Exactly one year ago (Labor Day weekend) my hubs and I had our very first meeting with T & S at a restaurant. That meeting lasted about 5 hours and really spelled out how the journey would be, and started an amazing bonded friendship that I think I will have for my lifetime! :)
When I first filled out my profile for parents to look through, there was a question that asked something like "What would you say to reassure the parents that you will not have a problem giving the babies to them?" I wrote that “I have always been a nanny and love caring for children and this is sort of like being a nanny before they are born. I have always been a people pleaser, that I take more pleasure making people happy than anything. Even if I am feeling any sadness, that one look at how happy I am making someone else, making their dreams come true, that feeling would trump any of my sadness.” Throughout the pregnancy I took it little by little (always saying I do not know how I will feel, but so far so good) but that is EXACTLY how I felt. Here is my delivery story.
On Wednesday, September 2, 2009 after being on bed rest and procardia for 4 weeks, I began to worry about Baby B because she hadn’t been moving as much as she normally would. I continued to leak fluid, and was concerned that it wasn’t urine, but amniotic fluid. I called T and asked her what she wanted to do, seeing as they are here babies after all. We agreed I would call the doctor and do what was suggested. They said to go straight to labor and delivery at Alton Memorial Hospital. I called Mark and he came home to pick me and Lorelei up and we headed to meet T at L&D. While waiting I was trying not to panic and packed two full bags of things we would need, including the contracts and legal papers of parentage. When Mark got home we loaded the jeep and started the hour long drive to the hospital.

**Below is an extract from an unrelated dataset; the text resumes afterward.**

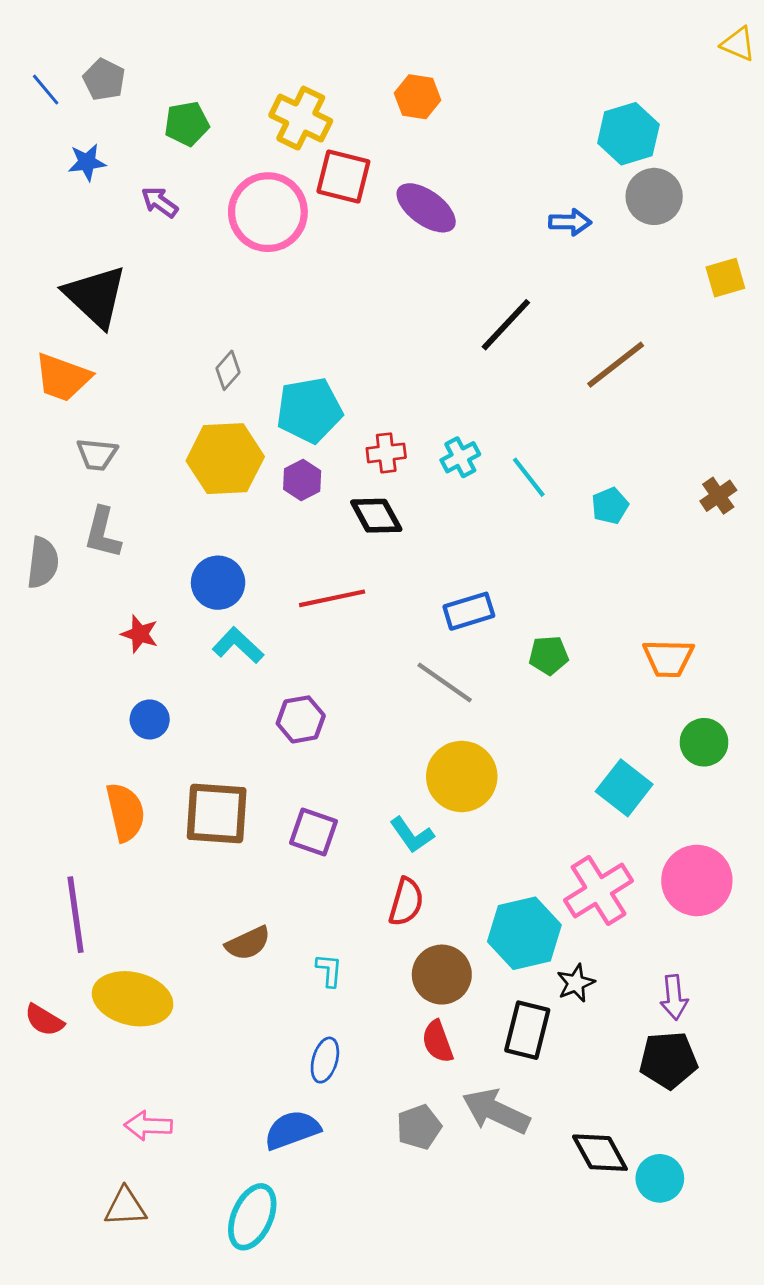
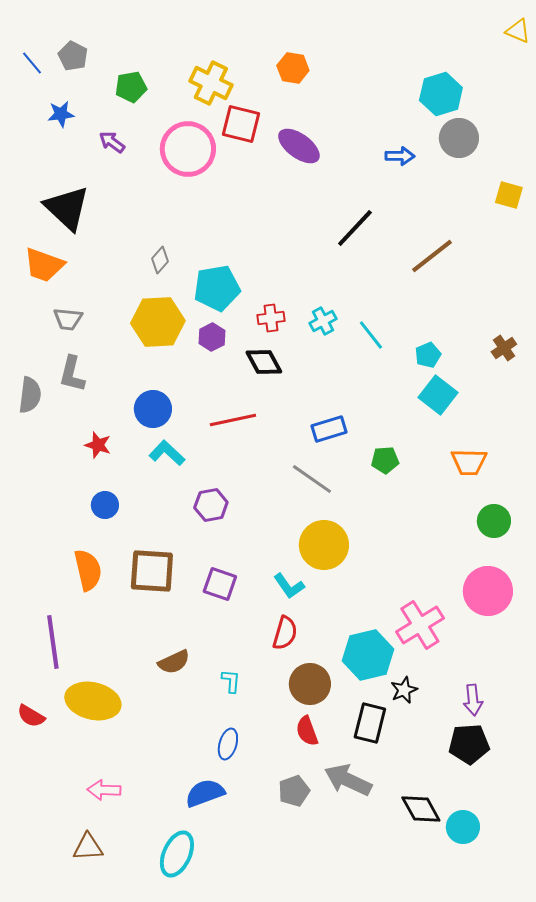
yellow square: (725, 278) -> (509, 195), turned 32
cyan square: (624, 788) -> (438, 395), moved
pink circle: (697, 880) -> (488, 591), moved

Once I walked into the hospital my favorite nurses and T were all waiting to get me in the room and check on the babies. In the gown and bed I was hooked up to the monitors to find contractions and heartbeats. Baby A was very easy to find, out of the ordinary for him! While Baby B was not as easy. After about 7 minutes of looking for her heart beat, I was alone in the room with nurse D when I finally let my anxiety show. “When do you start to worry about them,” I asked. She smiled and said “If it has been ten minutes and I cannot find the beat, and someone else cannot also find the beat, then I worry”. She went out to get another nurse who eventually found both heartbeats of A and B thank God. Once found, Baby B decided to go crazy and began moving and jumping and playing as normal. The doctor on call decided to monitor me for just a while longer and called in an ultrasound to check the Amniotic Fluid Levels to make sure what was leaking was actually just urine.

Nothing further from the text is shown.